Physical therapy and occupational therapy may be able to make you stronger. They might also help you find ways to do things that you are not able to do because of CIPN. For more information on these topics visit our Web site or call us at 1-800-227-2345.

What can I do to deal with CIPN?

There are some things you can do to better deal with the symptoms of neuropathy, such as

  • Use your pain medicines if you have them. Most pain medicines work best if they are taken before the pain gets bad.
  • Avoid things that seem to make your CIPN worse, such as hot or cold temperatures, or snug clothes or shoes.
  • Give yourself extra time to do things. Ask friends for help with tasks you find hard to do.
  • Don’t drink alcohol. It can cause nerve damage on its own, and might make CIPN worse.
  • If you have diabetes, control your blood sugar. High blood sugar levels can damage nerves.
  • If you have neuropathy in your hands, use knives, scissors, box cutters, and other sharp objects gently and carefully. Use them only when you can give your full attention to your task.
  • Protect your hands by wearing gloves when you clean, work outdoors, or do repairs.
  • If the neuropathy is in your feet, sit down as much as possible, even while brushing your teeth or cooking.
  • Take care of your feet. Look at them once a day to see if you have any injuries or open sores. Always wear shoes that cover your whole foot when walking, even at home. Talk to your doctor about shoes or special inserts that can help protect your feet.
  • Falling can be a big problem. Be sure that you have ways to support yourself if you have problems with stumbling and walking. Hand rails in hallways and bathrooms may help you keep your balance. A walker or cane can give you extra support.
  • Use night lights or flashlights when getting up in the dark.
  • Protect yourself from heat injuries. Set hot water heaters between 105° to 120°F to reduce scalding risk while washing your hands. Use oven gloves and hot pads when handling hot dishes, racks, or pans. Check bath water with a thermometer.
  • Keep your hands and feet warm and well covered in cold weather. Avoid extreme temperatures.
  • If constipation is a problem, follow your doctor’s recommendations about laxatives and exercise. Drink plenty of water and eat fruits, vegetables, and whole grains to get enough fiber.
  • Talk to your doctor or nurse about the problems you are having in daily life. They might be able to suggest ways to make you feel better or function better.
  • If your neuropathy is permanent, ask your doctor to refer you to an occupational therapist (OT). They are experts who help people lead more normal lives despite physical limits. OTs can visit your home to help you with safety and mobility (walking or getting around in your home and community).

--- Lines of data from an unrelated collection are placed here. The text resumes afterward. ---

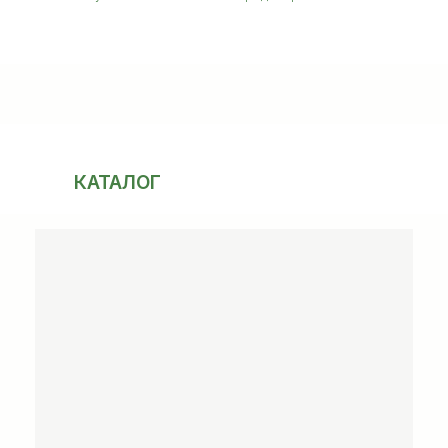
КАТАЛОГ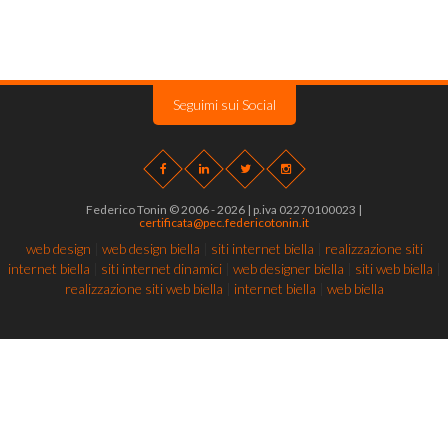
Seguimi sui Social
Federico Tonin © 2006 - 2026 | p.iva 02270100023 |
certificata@pec.federicotonin.it
web design
|
web design biella
|
siti internet biella
|
realizzazione siti
internet biella
|
siti internet dinamici
|
web designer biella
|
siti web biella
|
realizzazione siti web biella
|
internet biella
|
web biella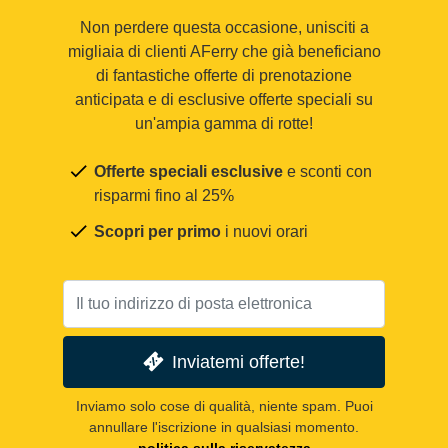
Non perdere questa occasione, unisciti a
migliaia di clienti AFerry che già beneficiano
di fantastiche offerte di prenotazione
anticipata e di esclusive offerte speciali su
un'ampia gamma di rotte!
Offerte speciali esclusive
e sconti con
risparmi fino al 25%
Scopri per primo
i nuovi orari
Inviatemi offerte!
Inviamo solo cose di qualità, niente spam. Puoi
annullare l'iscrizione in qualsiasi momento.
politica sulla riservatezza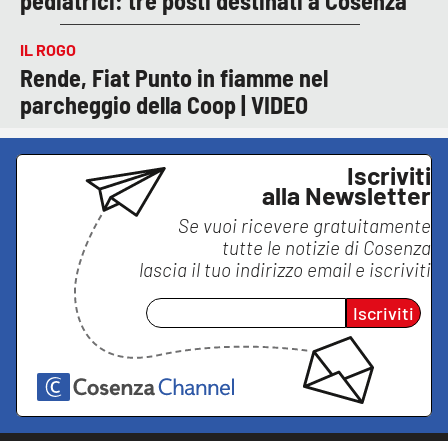
pediatrici: tre posti destinati a Cosenza
IL ROGO
Rende, Fiat Punto in fiamme nel
parcheggio della Coop | VIDEO
Iscriviti
alla Newsletter
Se vuoi ricevere gratuitamente
tutte le notizie di
Cosenza
lascia il tuo indirizzo email e iscriviti
Iscriviti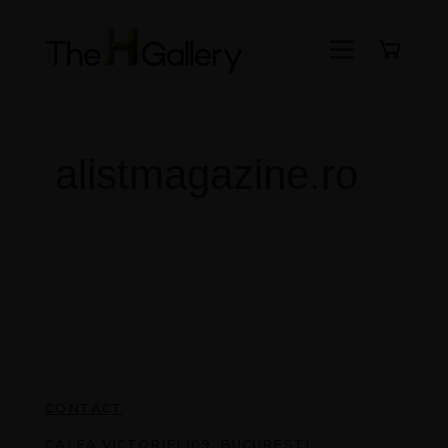
Meniu
alistmagazine.ro
CONTACT
CALEA VICTORIEI 109, BUCURESTI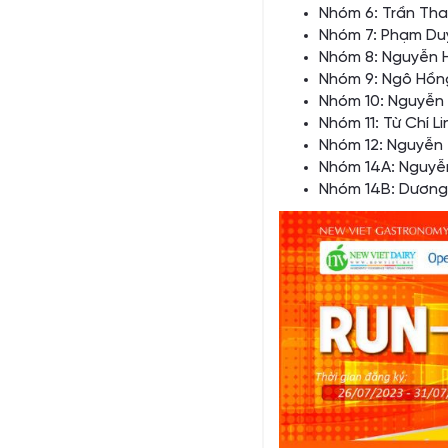
Nhóm 6: Trần Tha
Nhóm 7: Phạm Duy
Nhóm 8: Nguyễn 
Nhóm 9: Ngô Hồng
Nhóm 10: Nguyễn 
Nhóm 11: Từ Chí L
Nhóm 12: Nguyễn 
Nhóm 14A: Nguyễn
Nhóm 14B: Dương 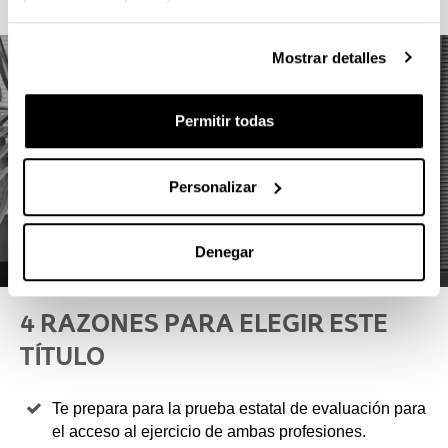
Mostrar detalles
Permitir todas
Personalizar
Denegar
4 RAZONES PARA ELEGIR ESTE
TÍTULO
Te prepara para la prueba estatal de evaluación para
el acceso al ejercicio de ambas profesiones.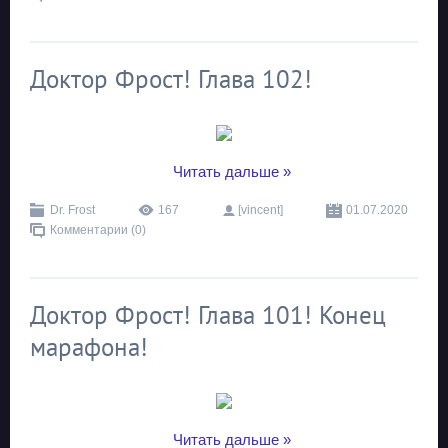
Доктор Фрост! Глава 102!
...
Читать дальше »
Dr. Frost
167
[vincent]
01.07.2020
Комментарии (0)
Доктор Фрост! Глава 101! Конец
марафона!
...
Читать дальше »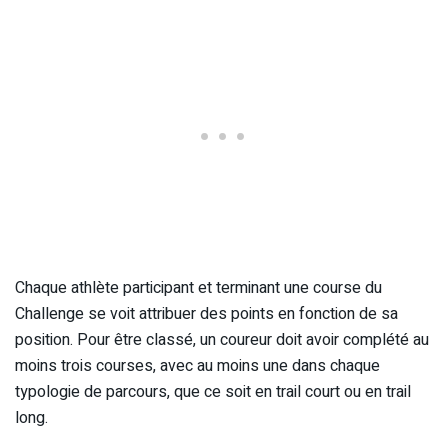
Chaque athlète participant et terminant une course du
Challenge se voit attribuer des points en fonction de sa
position. Pour être classé, un coureur doit avoir complété au
moins trois courses, avec au moins une dans chaque
typologie de parcours, que ce soit en trail court ou en trail
long.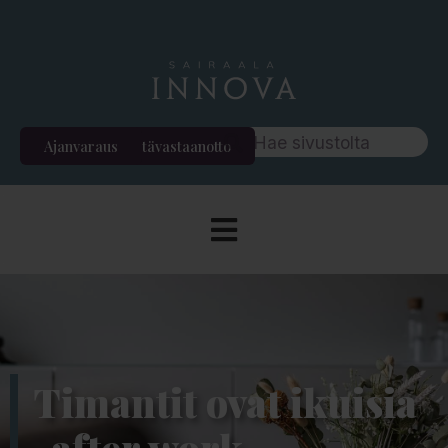
Ajanvaraus
Etävastaanotto
Timantit ovat ikuisia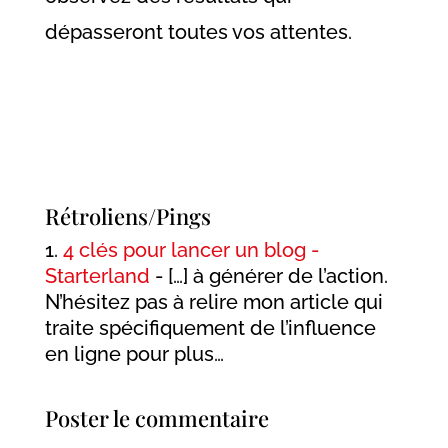
dépasseront toutes vos attentes.
Rétroliens/Pings
4 clés pour lancer un blog -
Starterland
- […] à générer de l’action.
N’hésitez pas à relire mon article qui
traite spécifiquement de l’influence
en ligne pour plus…
Poster le commentaire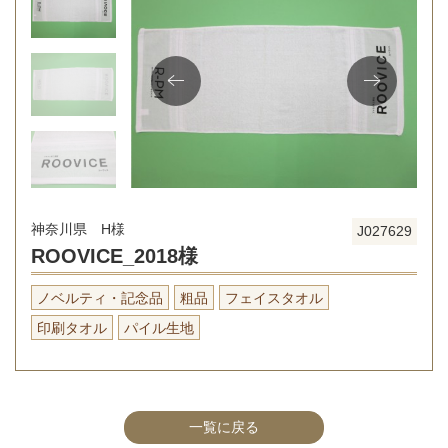
神奈川県 H様
J027629
ROOVICE_2018様
ノベルティ・記念品
粗品
フェイスタオル
印刷タオル
パイル生地
一覧に戻る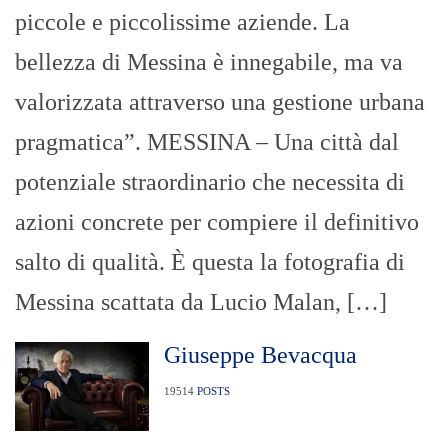
piccole e piccolissime aziende. La
bellezza di Messina è innegabile, ma va
valorizzata attraverso una gestione urbana
pragmatica”. MESSINA – Una città dal
potenziale straordinario che necessita di
azioni concrete per compiere il definitivo
salto di qualità. È questa la fotografia di
Messina scattata da Lucio Malan, […]
Giuseppe Bevacqua
19514
POSTS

What questions should I ask about CIPN?

Here are some questions you might want to ask your health care team:

  • Is the chemo I’m getting likely to cause CIPN?
  • Am I at high risk for CIPN?
  • What symptoms do I need to watch for and report to you?
  • How will you test me to see if I have CIPN?
  • Have you treated CIPN in other patients? How? Did it work?
  • If my CIPN gets bad and is very painful, will it change my treatment plan?
  • Is it likely that my CIPN will get better or go away after treatment is over?

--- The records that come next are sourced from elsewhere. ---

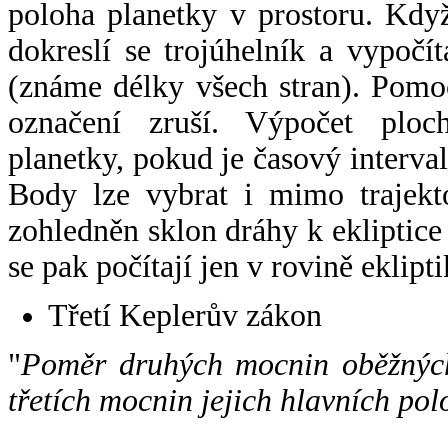
poloha planetky v prostoru. Kdy
dokreslí se trojúhelník a vypoč
(známe délky všech stran). Pomo
označení zruší. Výpočet ploch
planetky, pokud je časový interval
Body lze vybrat i mimo trajekto
zohledněn sklon dráhy k ekliptice
se pak počítají jen v rovině eklipti
Třetí Keplerův zákon
"
Poměr druhých mocnin oběžných
třetích mocnin jejich hlavních pol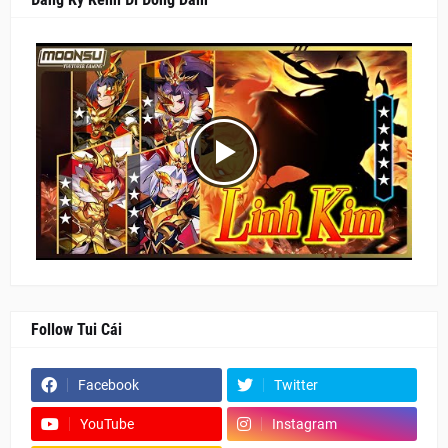
Follow Tui Cái
Facebook
Twitter
YouTube
Instagram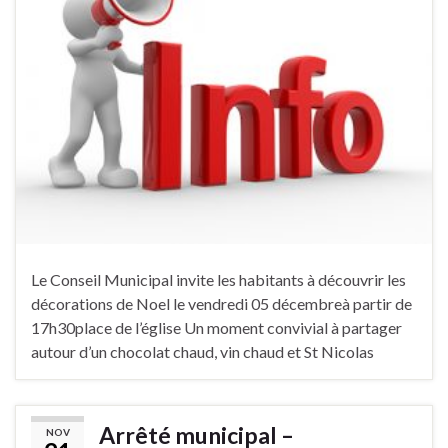
Le Conseil Municipal invite les habitants à découvrir les
décorations de Noel le vendredi 05 décembreà partir de
17h30place de l’église Un moment convivial à partager
autour d’un chocolat chaud, vin chaud et St Nicolas
Arrêté municipal –
NOV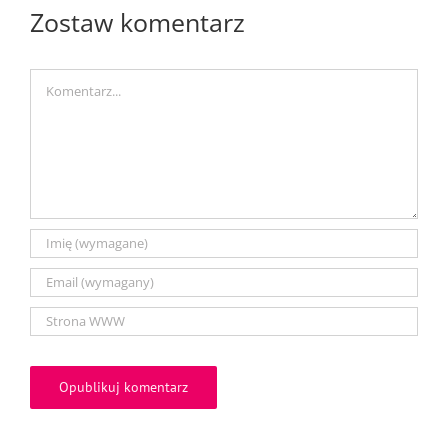
Zostaw komentarz
Comment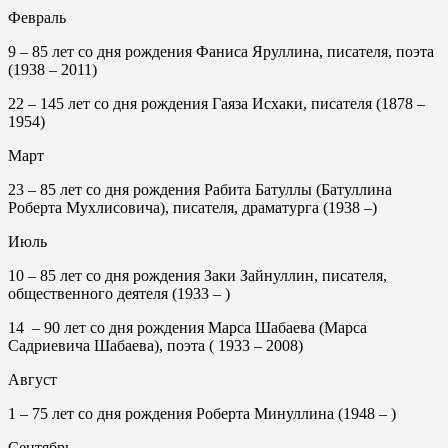
Февраль
9
– 85 лет со дня рождения Фаниса Яруллина, писателя, поэта
(1938 – 2011)
22
– 145 лет со дня рождения Гаяза Исхаки, писателя (1878 –
1954)
Март
23
– 85 лет со дня рождения Рабита Батуллы (Батуллина
Роберта Мухлисовича), писателя, драматурга (1938 –)
Июль
10 –
85 лет со дня рождения Заки Зайнуллин, писателя,
общественного деятеля (1933 – )
14 – 90
лет со дня рождения Марса Шабаева (Марса
Садриевича Шабаева), поэта ( 1933 – 2008)
Август
1
– 75 лет со дня рождения Роберта Минуллина (1948 – )
Сентябрь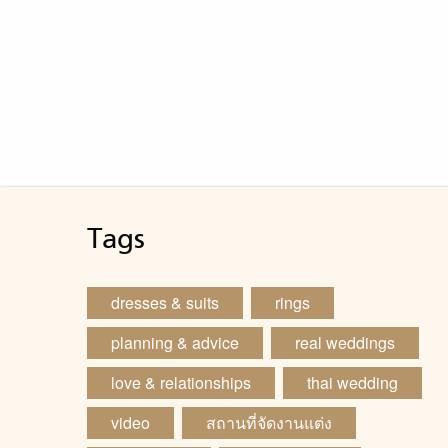
Tags
dresses & suits
rings
planning & advice
real weddings
love & relationships
thai wedding
video
สถานที่จัดงานแต่ง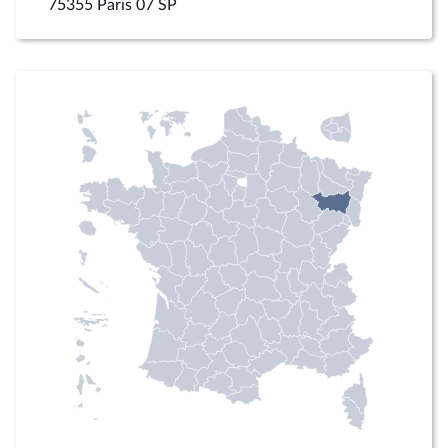
75355 Paris 07 SP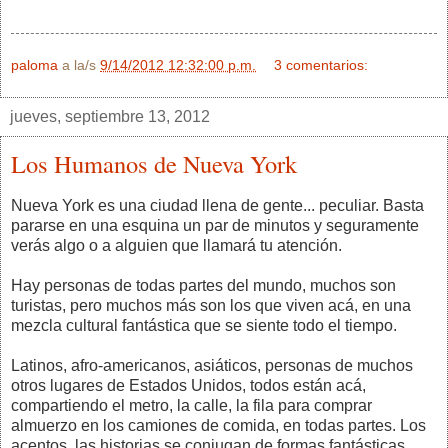
paloma
a la/s
9/14/2012 12:32:00 p.m.
3 comentarios:
jueves, septiembre 13, 2012
Los Humanos de Nueva York
Nueva York es una ciudad llena de gente... peculiar. Basta
pararse en una esquina un par de minutos y seguramente
verás algo o a alguien que llamará tu atención.
Hay personas de todas partes del mundo, muchos son
turistas, pero muchos más son los que viven acá, en una
mezcla cultural fantástica que se siente todo el tiempo.
Latinos, afro-americanos, asiáticos, personas de muchos
otros lugares de Estados Unidos, todos están acá,
compartiendo el metro, la calle, la fila para comprar
almuerzo en los camiones de comida, en todas partes. Los
acentos, las historias se conjugan de formas fantásticas.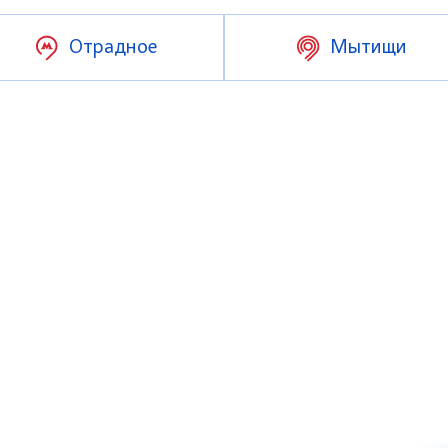
Отрадное
Мытищи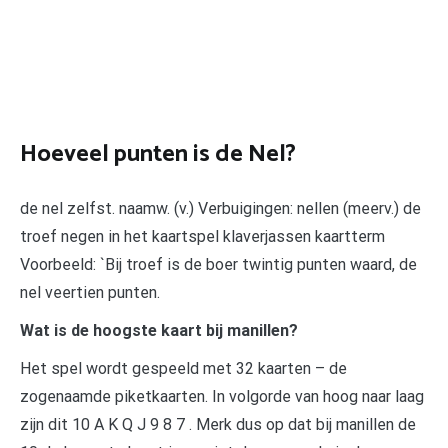
Hoeveel punten is de Nel?
de nel zelfst. naamw. (v.) Verbuigingen: nellen (meerv.) de
troef negen in het kaartspel klaverjassen kaartterm
Voorbeeld: `Bij troef is de boer twintig punten waard, de
nel veertien punten.
Wat is de hoogste kaart bij manillen?
Het spel wordt gespeeld met 32 kaarten – de
zogenaamde piketkaarten. In volgorde van hoog naar laag
zijn dit 10 A K Q J 9 8 7 . Merk dus op dat bij manillen de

Talk to your health care team

It’s important to work closely with your doctor or nurse to manage peripheral neuropathy caused by chemotherapy. Talk to your doctor about any changes in how you feel, and any trouble you have walking or holding things. Tell the doctor how your symptoms affect the things you do every day.

Be sure to tell your cancer team about any pain you have. You can learn more about pain, how to talk about it, and how to manage it in our document called Guide to Controlling Cancer Pain.

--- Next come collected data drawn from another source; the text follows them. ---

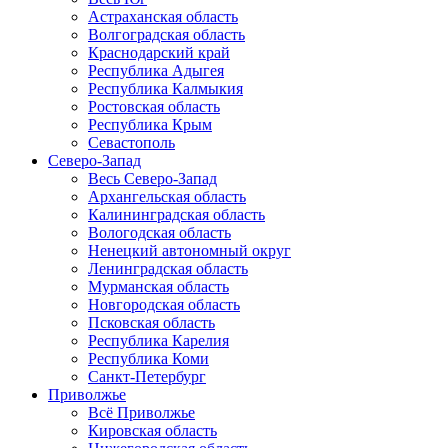
Астраханская область
Волгоградская область
Краснодарский край
Республика Адыгея
Республика Калмыкия
Ростовская область
Республика Крым
Севастополь
Северо-Запад
Весь Северо-Запад
Архангельская область
Калининградская область
Вологодская область
Ненецкий автономный округ
Ленинградская область
Мурманская область
Новгородская область
Псковская область
Республика Карелия
Республика Коми
Санкт-Петербург
Приволжье
Всё Приволжье
Кировская область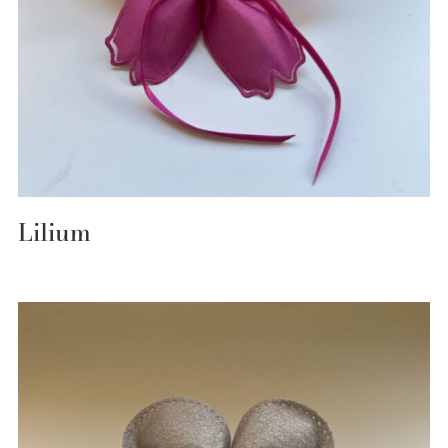
Lilium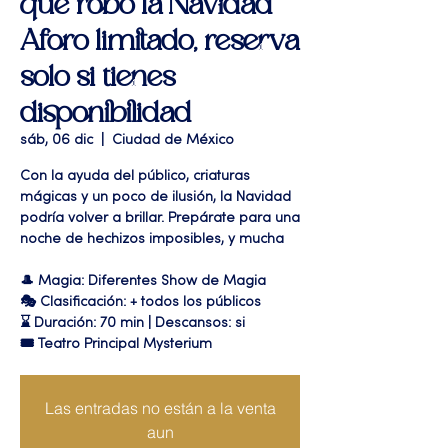
que robó la Navidad"
Aforo limitado, reserva
solo si tienes
disponibilidad
sáb, 06 dic
  |  
Ciudad de México
Con la ayuda del público, criaturas
mágicas y un poco de ilusión, la Navidad
podría volver a brillar. Prepárate para una
noche de hechizos imposibles, y mucha
🎩 Magia: Diferentes Show de Magia
🎭 Clasificación: + todos los públicos
⌛ Duración: 70 min | Descansos: si
🎟 Teatro Principal Mysterium
Las entradas no están a la venta
aun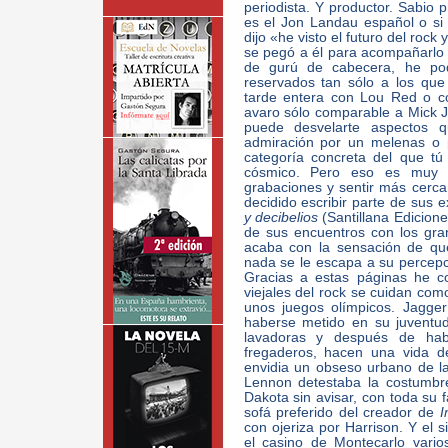
periodista. Y productor. Sabio 
es el Jon Landau español o si
dijo «he visto el futuro del roc
se pegó a él para acompañarlo a
de gurú de cabecera, he pod
reservados tan sólo a los qu
tarde entera con Lou Red o c
avaro sólo comparable a Mick J
puede desvelarte aspectos q
admiración por un melenas o p
categoría concreta del que t
cósmico. Pero eso es muy ú
grabaciones y sentir más cercan
decidido escribir parte de sus e
y decibelios
(Santillana Edicion
de sus encuentros con los gran
acaba con la sensación de qu
nada se le escapa a su percepc
Gracias a estas páginas he c
viejales del rock se cuidan como
unos juegos olímpicos. Jagge
haberse metido en su juventud
lavadoras y después de hab
fregaderos, hacen una vida d
envidia un obseso urbano de la
Lennon detestaba la costumbr
Dakota sin avisar, con toda su f
sofá preferido del creador de
I
con ojeriza por Harrison. Y el 
el casino de Montecarlo vari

If you get medicines to help CIPN, be sure to keep your doctor posted on whether the drugs are helping and if new problems start up. You might also want to talk with your doctor about whether you can get into a clinical trial to help deal with your CIPN.

If you are concerned about how future treatment might affect your quality of life, talk with your doctor about what’s most important to you. Remember that only you can decide whether you want to get, or keep getting, a certain treatment.